= Beginning of Section =

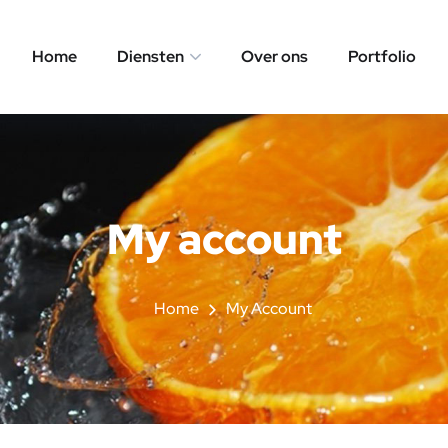
Home
Diensten
Over ons
Portfolio
My account
Home
My Account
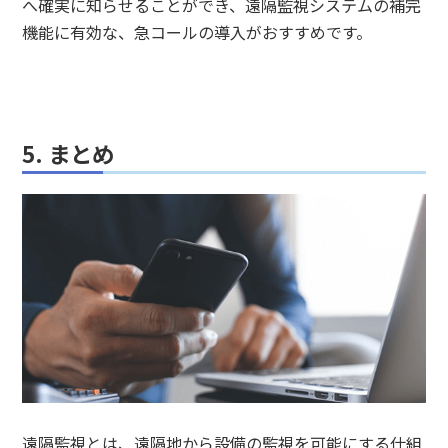
へ確実に知らせることができ、遠隔監視システムの補完
機能に有効な、急コールの導入がおすすめです。
5. まとめ
遠隔監視とは、遠隔地から設備の監視を可能にする仕組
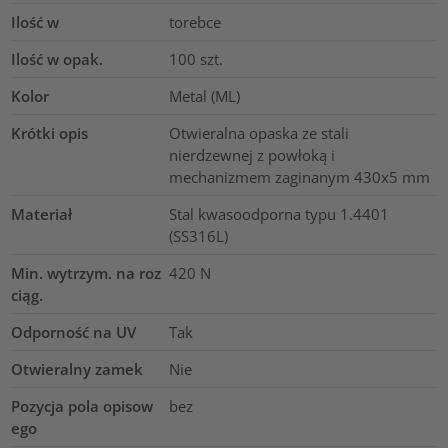
Ilość w
torebce
Ilość w opak.
100
szt.
Kolor
Metal (ML)
Krótki opis
Otwieralna opaska ze stali
nierdzewnej z powłoką i
mechanizmem zaginanym 430x5 mm
Materiał
Stal kwasoodporna typu 1.4401
(SS316L)
Min. wytrzym. na roz
420
N
ciąg.
Odporność na UV
Tak
Otwieralny zamek
Nie
Pozycja pola opisow
bez
ego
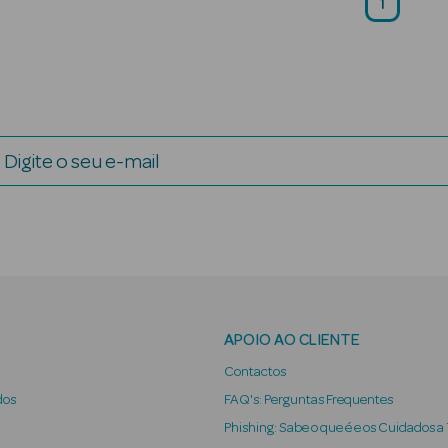
1
Digite o seu e-mail
APOIO AO CLIENTE
Contactos
dos
FAQ's: Perguntas Frequentes
Phishing: Sabe o que é e os Cuidados a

= End of Section =

— TASK BRIEF —
Your answer should be every entry repeated exactly, minus the pictures.

— RESPONSE TO THIS TASK —
Home
Diensten
Over ons
Portfolio
My account
Home
My Account
へ確実に知らせることができ、遠隔監視システムの補完
機能に有効な、急コールの導入がおすすめです。
5. まとめ
遠隔監視とは、遠隔地から設備の監視を可能にする仕組
Ilość w
torebce
Ilość w opak.
100
szt.
Kolor
Metal (ML)
Krótki opis
Otwieralna opaska ze stali
nierdzewnej z powłoką i
mechanizmem zaginanym 430x5 mm
Materiał
Stal kwasoodporna typu 1.4401
(SS316L)
Min. wytrzym. na roz
420
N
ciąg.
Odporność na UV
Tak
Otwieralny zamek
Nie
Pozycja pola opisow
bez
ego
1
Digite o seu e-mail
APOIO AO CLIENTE
Contactos
dos
FAQ's: Perguntas Frequentes
Phishing: Sabe o que é e os Cuidados a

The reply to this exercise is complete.